For those who are interested in visiting oyster farm, there are three typestourYou can join the tour, tour time are weekdays, and must be booked in advance. We came on a holiday, the main purpose is to eat oysters, oyster farm to buy oysters, freshness and much cheaper than eating in the city, you can choose to take away at the Hog Shack or at the beach The Boat Oyster Bar to order inside.
Hog Shack
Hog Shack specializes in oyster takeout, open daily from 9am-5pm, with oysters priced according to size. Oysters are priced according to their size. The shells are not opened, so you have to prepare your own tools and find a place to eat. In the past, there used to be a reserved picnic area at the seaside venue, where many people would come to barbecue their meat, and it was quite popular, but because of too many people in the picnic area, it was not easy to control, and it has been closed down.
The Boat Oyster Bar
- Rating: ⭐️⭐️⭐️⭐️⭐️
- Price: $$
We're here on theThe Boat Oyster BarThe Oyster Bar is open for lunch only from 11am-3pm, and only for those who have a reservation. All seating is outdoors, next to the original picnic area, so it's a nice place to sit and eat oysters in the summer with a view of the ocean.

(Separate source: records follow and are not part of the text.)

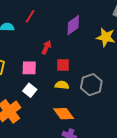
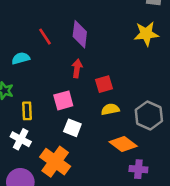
red line: (30, 16) -> (45, 37), turned -48
purple diamond: (73, 25) -> (80, 34), moved, turned -30
gray hexagon: (91, 85) -> (149, 115), moved

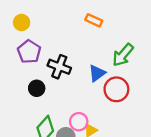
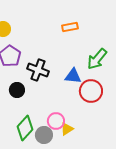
orange rectangle: (94, 20) -> (70, 27), turned -35
blue triangle: (97, 73) -> (73, 76), turned 42

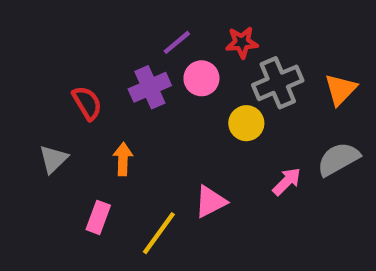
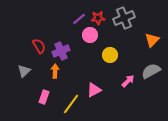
red star: (242, 42) -> (98, 18), moved
gray cross: (278, 83) -> (124, 18), moved
purple cross: (150, 87) -> (61, 51), moved

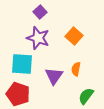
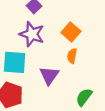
orange semicircle: (76, 69) -> (72, 56), moved

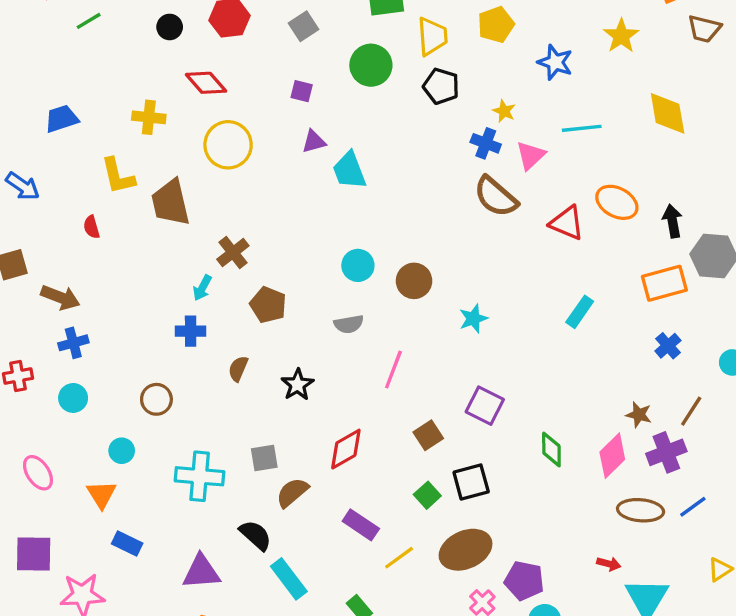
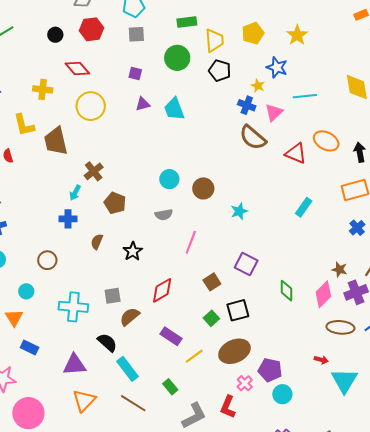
gray square: (303, 26) -> (136, 34), turned 30
yellow star: (621, 36) -> (297, 35), moved
blue star: (555, 62) -> (277, 67), moved
cyan trapezoid: (349, 170) -> (174, 109), moved

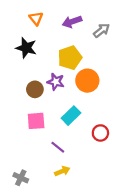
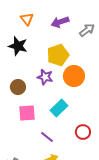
brown circle: (35, 89) -> (18, 87), moved
red circle: (100, 133) -> (83, 132), moved

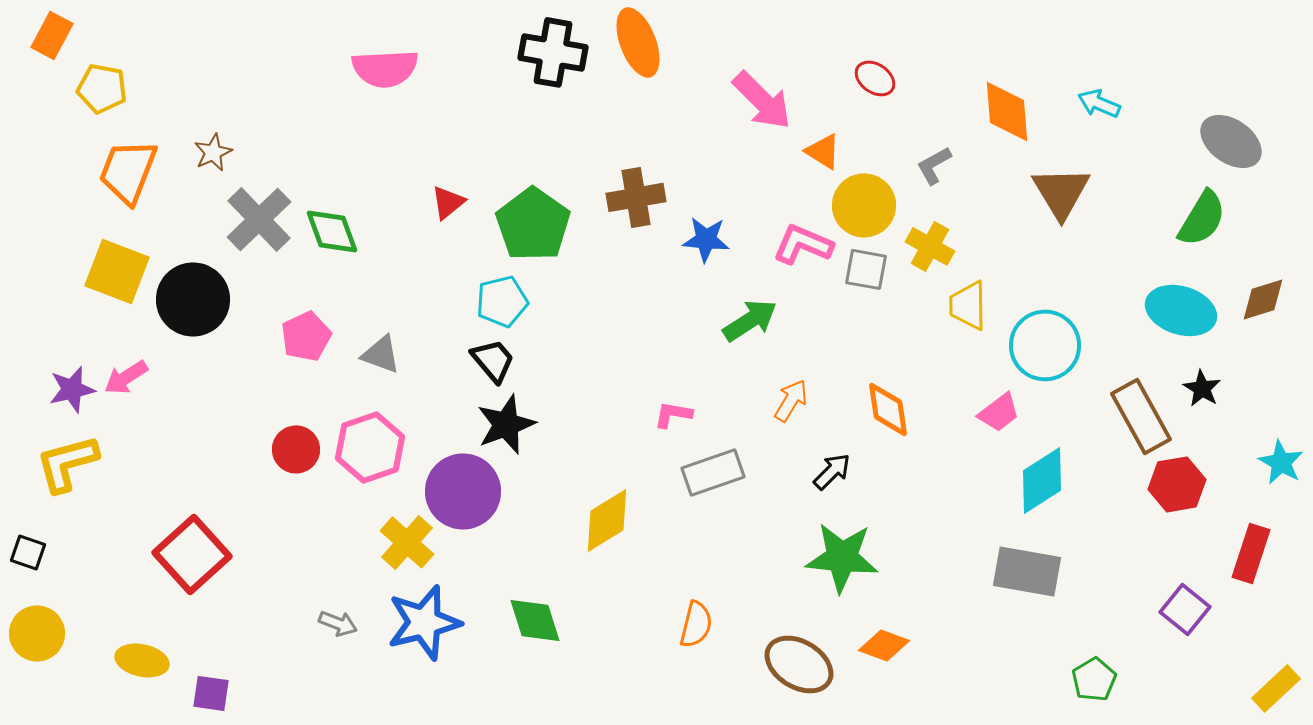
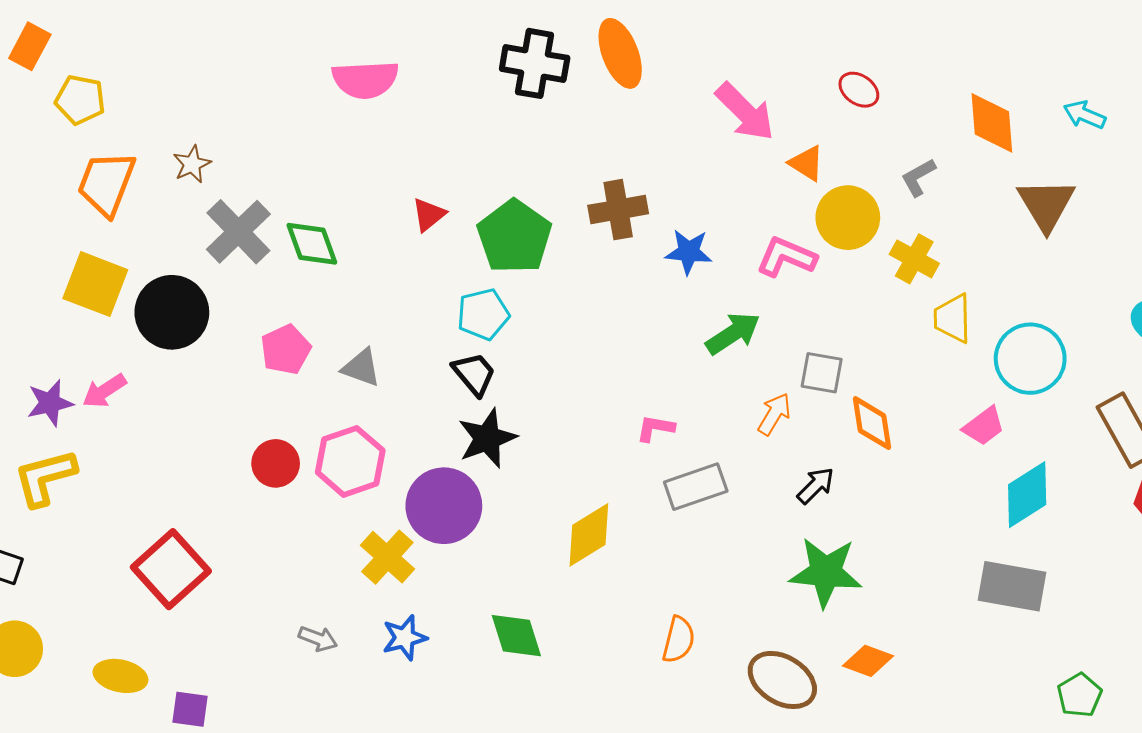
gray square: (866, 269) -> (822, 373), moved
blue star: (424, 622) -> (405, 638), size x0.6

The menu looks very simple, the main course is of course oyster, there are oysters and BBQ oyster to choose from, and there are also some dim sum plates and salads to choose from. We ordered a dozen of oysters and a BBQ oyster, which were fresh and delicious. The Charcuterie Board was another highlight, we thought we would get bored with oysters, so we ordered some meat to go with it, but we didn't expect the flavor to be amazing. There were proscuitto, picantte, pickled cucumber, and the Nduja with spicy meat sauce in the middle was delicious on crackers. The wine selection wasn't extensive, but it was satisfactory. I particularly liked the oyster stout, and later on, I found it sold out when I ate seafood on the California coast, so it seems to be quite popular.